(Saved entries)
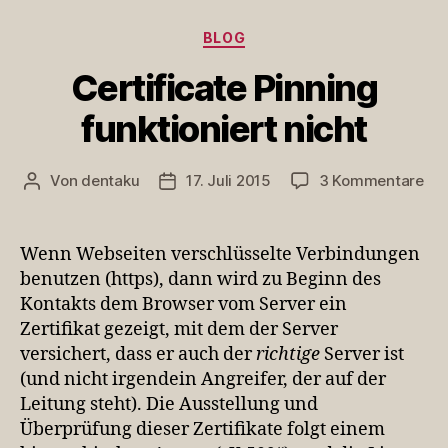
Kategorien
BLOG
Certificate Pinning
funktioniert nicht
zu
Von
dentaku
17. Juli 2015
3 Kommentare
Beitragsautor
Veröffentlichungsdatum
Cer
Pin
fun
Wenn Webseiten verschlüsselte Verbindungen
nic
benutzen (https), dann wird zu Beginn des
Kontakts dem Browser vom Server ein
Zertifikat gezeigt, mit dem der Server
versichert, dass er auch der
richtige
Server ist
(und nicht irgendein Angreifer, der auf der
Leitung steht). Die Ausstellung und
Überprüfung dieser Zertifikate folgt einem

EXERCISE REQUIREMENTS: Word for word, retype all of the data above, but include no pictures.

SOLUTION:
Kategorien
BLOG
Certificate Pinning
funktioniert nicht
zu
Von
dentaku
17. Juli 2015
3 Kommentare
Beitragsautor
Veröffentlichungsdatum
Cer
Pin
fun
Wenn Webseiten verschlüsselte Verbindungen
nic
benutzen (https), dann wird zu Beginn des
Kontakts dem Browser vom Server ein
Zertifikat gezeigt, mit dem der Server
versichert, dass er auch der
richtige
Server ist
(und nicht irgendein Angreifer, der auf der
Leitung steht). Die Ausstellung und
Überprüfung dieser Zertifikate folgt einem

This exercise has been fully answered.